Il cast come campo di battaglia

Se la sceneggiatura è la partitura, García ha riunito l’orchestra filarmonica della recitazione latinoamericana per interpretarla. Non è un’esagerazione dire che il casting è un “who’s who” del talento attuale. Al centro dell’uragano c’è Cassandra Ciangherotti, che interpreta Renata, una donna il cui crollo psicotico non è una fine, ma il catalizzatore che fa cadere le tessere del domino di tutti gli altri. Attorno a lei orbitano figure che, da sole, potrebbero sostenere qualsiasi film: Ilse Salas, Natalia Solián (la cui crudezza in Huesera risuona ancora), Naian González Norvind, Fernanda Castillo e l’imponente Ángeles Cruz. Sono sei storie, sei donne e un solo giorno perché tutto vada in frantumi.

E per equilibrare la bilancia – o forse per romperla del tutto – si aggiungono presenze maschili di peso come il cileno Alfredo Castro, un maestro del disagio, insieme a Raúl Briones, Daniel Tovar e la leggenda Adriana Barraza.
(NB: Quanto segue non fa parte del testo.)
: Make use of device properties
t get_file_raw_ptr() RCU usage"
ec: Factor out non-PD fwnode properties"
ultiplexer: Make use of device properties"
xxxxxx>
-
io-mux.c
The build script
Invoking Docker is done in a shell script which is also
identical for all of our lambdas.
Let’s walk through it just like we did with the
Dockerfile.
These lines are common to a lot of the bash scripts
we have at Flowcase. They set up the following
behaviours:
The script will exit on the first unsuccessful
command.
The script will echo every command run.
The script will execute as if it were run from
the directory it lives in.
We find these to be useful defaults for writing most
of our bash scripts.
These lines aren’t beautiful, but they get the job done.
L’aspetto interessante qui non è solo vedere “personaggi famosi” insieme, ma vederli operare in un registro di intensità insolito. Lo stesso regista ha commentato che il film ha tocchi quasi operistici, da “grand guignol”, dove la realtà viene tesa fino a spezzarsi.

La gabbia dorata e l’acquazzone

Visivamente, il film promette di essere un’esperienza immersiva. La fotografia di Igor Jadue-Lillo non cerca la cartolina turistica della capitale, ma la sua texture più aspra e claustrofobica: l’asfalto bagnato, gli interni delle auto trasformati in confessionali e prigioni, e quella luce diffusa che sembra schiacciare i personaggi al suolo. La scenografia di Sandra Cabriada e la musica di Tomás Barreiro lavorano insieme per creare quella sensazione di reclusione. Perché in Las locuras, il vero nemico non è un cattivo da telenovela; è la pressione sociale. È l’ “autocensura” e le aspettative familiari che, come una pentola a pressione, necessitano di una valvola di sfogo. La tesi del film è provocatoria: in un mondo che esige una normalità impossibile, forse “impazzire” è l’unico atto di libertà genuina che ci resta.
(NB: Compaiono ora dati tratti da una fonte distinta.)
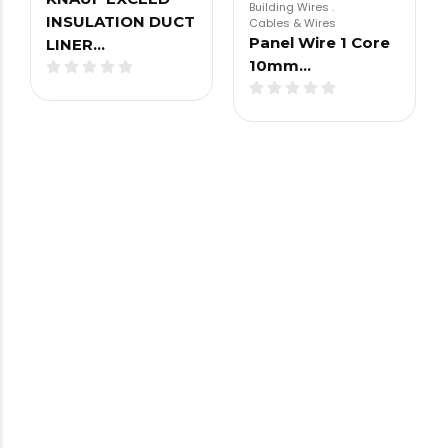
Building Wires
.
INSULATION DUCT
Cables & Wires
Panel Wire 1 Core
LINER…
10mm…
Un autore che torna a casa

Rodrigo García è riuscito in un’impresa difficile: togliersi di dosso il peso di essere “il figlio di Gabo” per essere, semplicemente, Rodrigo. Il suo cinema è urbano, immediato e psicologico. Girando in Messico (prodotto da Panorama Global), lo si nota a suo agio, consapevole dei codici non scritti di una società dove le apparenze sono tutto. Il suo sguardo non giudica questi personaggi che si ribellano; li accompagna con una curiosità quasi scientifica, affascinato da quelle persone intelligenti e leader che, all’improvviso, transitano verso la mania e la perdita di controllo.
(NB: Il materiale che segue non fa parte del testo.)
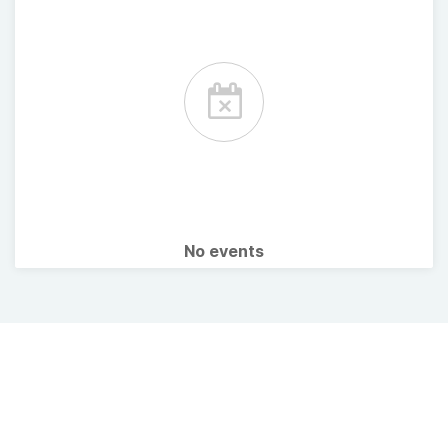
No events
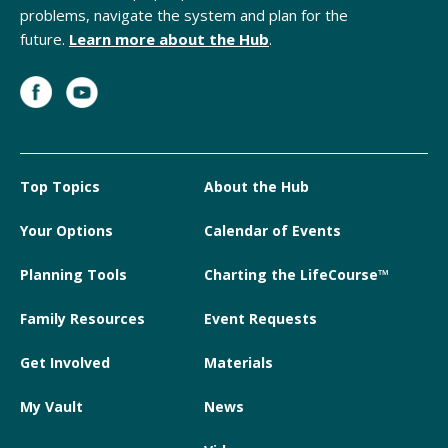
problems, navigate the system and plan for the
future.
Learn more about the Hub
.
Top Topics
About the Hub
Your Options
Calendar of Events
Planning Tools
Charting the LifeCourse™
Family Resources
Event Requests
Get Involved
Materials
My Vault
News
Coordinate per lo spettatore

Las locuras arriva con il sigillo di garanzia di essere passato per il Festival Internazionale del Cinema di Morelia, dove ha avuto la sua prima mondiale, e di aver avuto un percorso selezionato nelle sale messicane prima del suo salto allo streaming globale. È una scommessa forte di Netflix sul cinema d’autore, su storie che si cuociono a fuoco lento ma che scottano al tatto. Per chi cerca un film da pop-corn per staccare la spina, questa potrebbe non essere l’opzione giusta. Ma per coloro che intuiscono che la “normalità” è una truffa e vogliono vedere cosa succede quando smettiamo di recitare secondo il copione sociale, l’appuntamento è d’obbligo. Las locuras debutta su Netflix questo 20 novembre.